One special method of preventing counterfeiting is serialization. As implied by the name, each drug product will be assigned a unique code that will be kept on file throughout the drug supply until it is consumed. Thus, it will be simple to recognize the product and have quick access to all of the data kept in a safe database. The sequence is unpredictable if a random serial number or non-sequential numbering is used, although track and trace may not be immune to duplication or falsification. A distinctive identifying number is prominently displayed on a package and is easily verifiable by clients via phone and an online database. A unique 23-character code for a certain pack of a medication product will be created when all the codes are merged. Once the drug product has been assigned a UIN, it will proceed through a supply chain and be promptly checked if there are any doubts about it at any point during the supply chain.

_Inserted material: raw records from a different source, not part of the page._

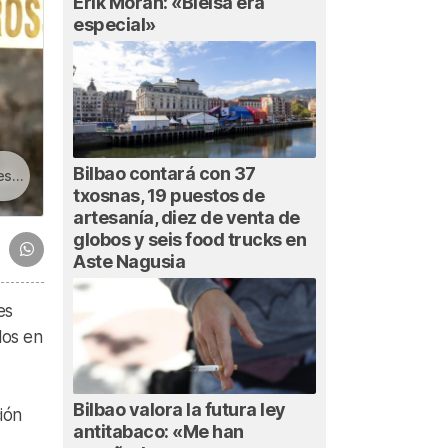
Erik Morán: «Bielsa era
especial»
Bilbao contará con 37
nal
txosnas, 19 puestos de
artesanía, diez de venta de
globos y seis food trucks en
Aste Nagusia
es
los en
Bilbao valora la futura ley
ión
antitabaco: «Me han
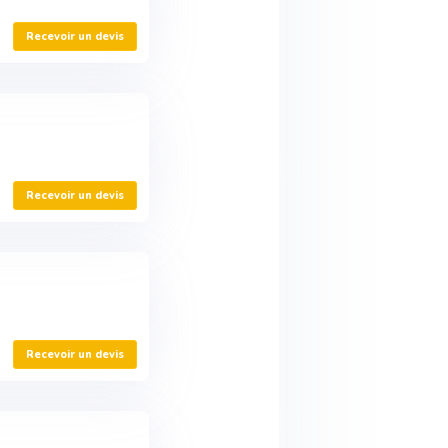
Recevoir un devis
Recevoir un devis
Recevoir un devis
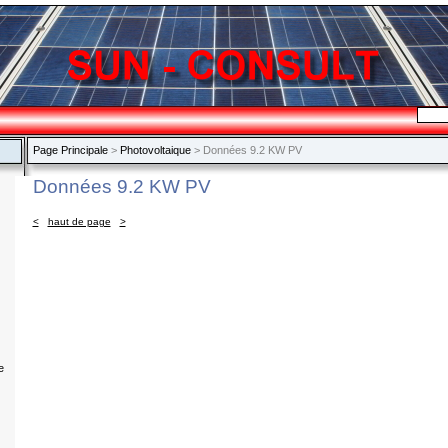
Page Principale
>
Photovoltaique
> Données 9.2 KW PV
Données 9.2 KW PV
<
haut de page
>
e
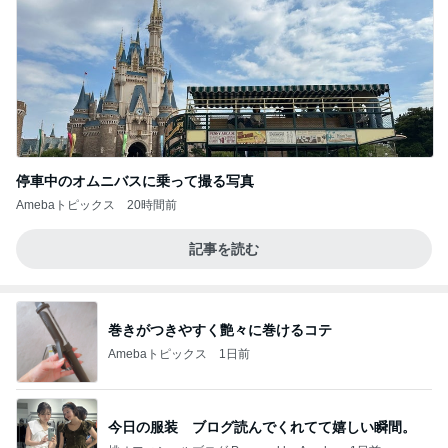
停車中のオムニバスに乗って撮る写真
Amebaトピックス
20時間前
記事を読む
巻きがつきやすく艶々に巻けるコテ
Amebaトピックス
1日前
今日の服装 ブログ読んでくれてて嬉しい瞬間。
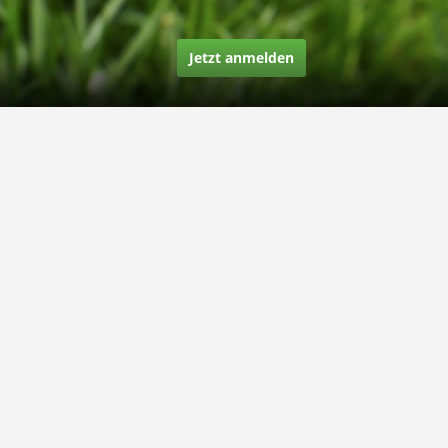
Jetzt anmelden
Über uns
Unsere Story
Unsere Bewertungen
Finden Sie uns auf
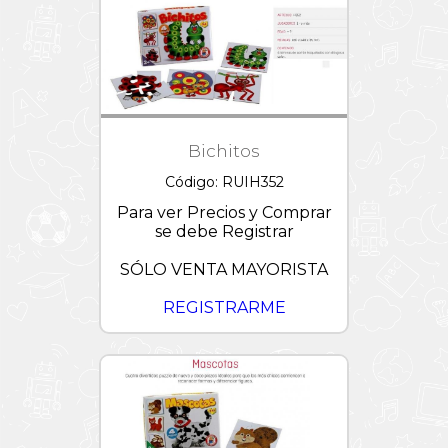
Bichitos
Código: RUIH352
Para ver Precios y Comprar
se debe Registrar
SÓLO VENTA MAYORISTA
REGISTRARME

5.1.1 BENEFITS OF SERIALIZATION[75] :

  • Combating the use of counterfeit medications.
  • Easier recalls and refunds.
  • Confirmation and verification of product.
  • To enhance the management of shelf-life.

Figure 13 : Serialization Process

5.2 BLOCKCHAIN TECHNOLOGY:

The development of a permanent record system in the supply chain that provides information on a drug’s location, contents, quality, and cost, as well as interfaces to clinical trials, medical records, and healthcare data, is known as blockchain technology.[76]

The blockchain process steps in during the drug delivery method’s production, distribution, supply, and consumption phases. It keeps track of decentralized drug information on the medication, physician, pharmacy, and prescription. Information sharing within a regulatory network is made possible by an advanced database mechanism.[77]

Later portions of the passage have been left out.